Monday, June 11, 2007

Emotions

Many people have asked me in the last few weeks...."Are you excited? Are you scared? Are you sad to leave?" I have to admit that I am not excited, scared or sad.

I know, without a doubt, that I am supposed to go to South Africa. I cannot imagine staying in the US....it is just so right to go.

I am not excited yet...there is too much to do right now that I cannot begin to see into the future. And I think it may be best to show up with no expectations. I'll just take things as they come. I am eager to go and see how I can help those children. I am eager to get started so there are answers to all of my "what will it be like" questions.
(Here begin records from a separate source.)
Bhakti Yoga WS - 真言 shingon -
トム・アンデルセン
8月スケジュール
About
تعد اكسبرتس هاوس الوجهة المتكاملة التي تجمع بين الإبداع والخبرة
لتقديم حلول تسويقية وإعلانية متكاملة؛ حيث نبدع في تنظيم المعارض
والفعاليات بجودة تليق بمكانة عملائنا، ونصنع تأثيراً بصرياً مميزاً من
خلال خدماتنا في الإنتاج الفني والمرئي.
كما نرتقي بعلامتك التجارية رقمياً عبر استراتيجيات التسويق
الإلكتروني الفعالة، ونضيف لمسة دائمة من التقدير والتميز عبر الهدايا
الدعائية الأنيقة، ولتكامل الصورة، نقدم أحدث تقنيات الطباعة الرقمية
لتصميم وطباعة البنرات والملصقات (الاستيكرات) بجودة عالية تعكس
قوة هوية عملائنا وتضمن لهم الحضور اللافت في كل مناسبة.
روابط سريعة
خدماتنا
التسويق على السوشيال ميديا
I am not scared. You can read many things about Johannesburg that are not encouraging or positive....but I have no fear. I know God has called me there, and I know He will protect me while I am there.

Am I sad? I think a part of me is sad....but not like I expected to be. I think the sadness comes from knowing that I will never be in the US and see it as I see it now. None of my favorite places will be the same when I get back. Although things may change physically, I think things will be different because I will be looking at them with different eyes.

But more than sad, I think I feel lonely. I know my friends and family in the US will miss me....but they still have their life, their family and their friends. I'm one small factor in their life that will change. But I am going off by myself. My location, vocation, and daily life will change....AND I will not have my family and friends close by....ALL factors of my life will change. I think this feeling of loneliness is a normal part of leaving. But its pretty tough.

Please pray for me. Pray that God is preparing good friends for me in South Africa. Pray that I will be able to pack everything I need and stick well with in the baggage limits. Pray that the flights be smooth. Pray that I will adjust to a new time zone well.

Thanks for your prayers!! I know they are working.